▸ **DIRECTIONS**
Lines containing the word "bien" are the ones to copy from the records below.

▸ **RECORD SET**
* * * * * * *
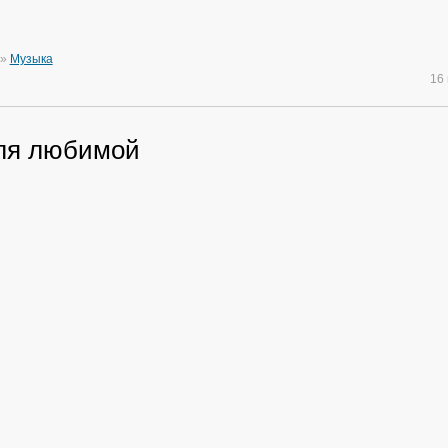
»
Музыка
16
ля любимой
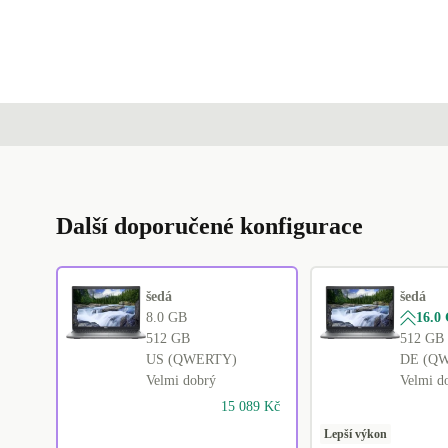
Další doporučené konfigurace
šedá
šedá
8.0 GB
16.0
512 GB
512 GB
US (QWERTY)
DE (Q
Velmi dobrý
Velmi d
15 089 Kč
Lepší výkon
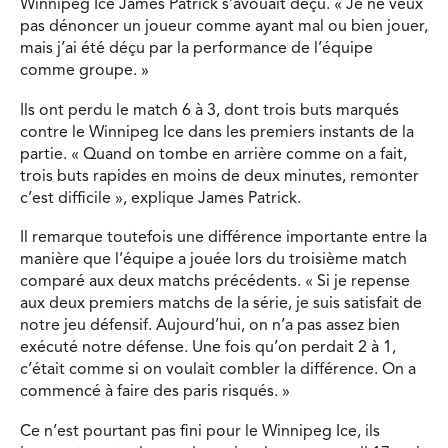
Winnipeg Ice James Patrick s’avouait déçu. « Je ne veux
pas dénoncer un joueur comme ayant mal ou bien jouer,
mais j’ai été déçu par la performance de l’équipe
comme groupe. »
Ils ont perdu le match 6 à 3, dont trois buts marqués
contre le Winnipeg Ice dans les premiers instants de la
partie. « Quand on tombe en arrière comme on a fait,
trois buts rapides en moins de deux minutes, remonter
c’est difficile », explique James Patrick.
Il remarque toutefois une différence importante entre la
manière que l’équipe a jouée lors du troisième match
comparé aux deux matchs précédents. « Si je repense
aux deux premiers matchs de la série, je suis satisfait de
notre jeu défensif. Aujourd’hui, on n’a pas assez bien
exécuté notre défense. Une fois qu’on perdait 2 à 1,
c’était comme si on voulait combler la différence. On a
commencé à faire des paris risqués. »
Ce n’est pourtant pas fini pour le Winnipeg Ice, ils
* * * * * * *
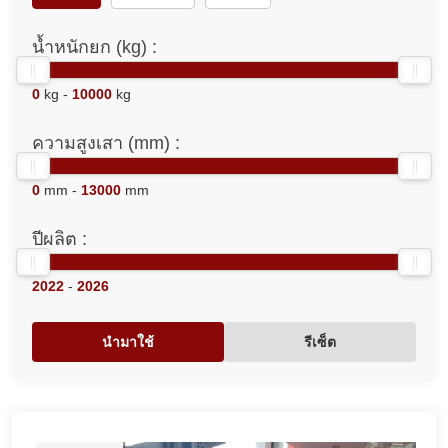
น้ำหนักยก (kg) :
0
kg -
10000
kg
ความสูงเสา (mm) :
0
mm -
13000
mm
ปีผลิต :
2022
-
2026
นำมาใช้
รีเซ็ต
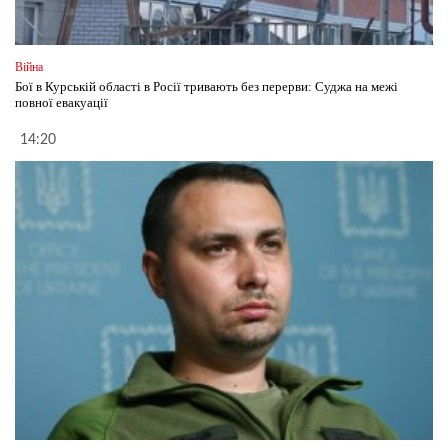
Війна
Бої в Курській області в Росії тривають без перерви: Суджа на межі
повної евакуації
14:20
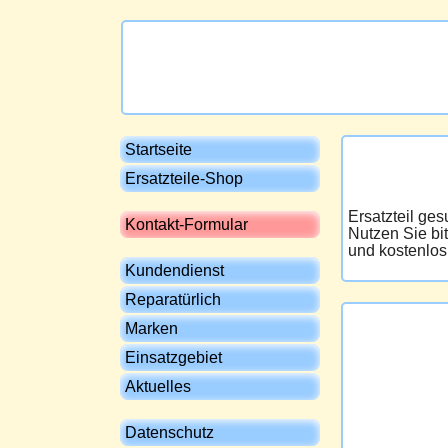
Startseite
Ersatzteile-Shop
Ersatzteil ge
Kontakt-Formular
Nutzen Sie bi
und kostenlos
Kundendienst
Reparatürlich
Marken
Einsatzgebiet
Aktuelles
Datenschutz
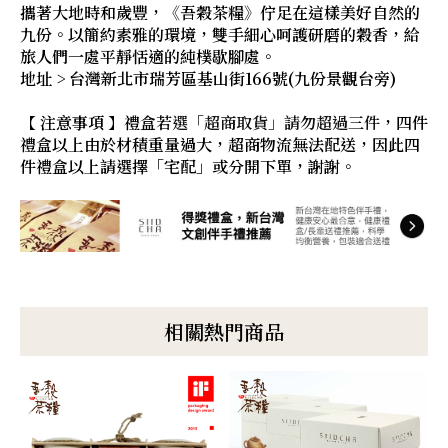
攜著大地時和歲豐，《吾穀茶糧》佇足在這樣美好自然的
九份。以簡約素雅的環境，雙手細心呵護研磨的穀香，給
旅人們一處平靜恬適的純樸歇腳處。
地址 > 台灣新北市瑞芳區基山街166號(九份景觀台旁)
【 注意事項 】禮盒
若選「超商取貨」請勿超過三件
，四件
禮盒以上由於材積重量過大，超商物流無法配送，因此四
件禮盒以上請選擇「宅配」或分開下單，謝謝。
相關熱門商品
* * * * * * *
▸ **SOLUTION TO THIS EXERCISE**
pas dénoncer un joueur comme ayant mal ou bien jouer,
notre jeu défensif. Aujourd’hui, on n’a pas assez bien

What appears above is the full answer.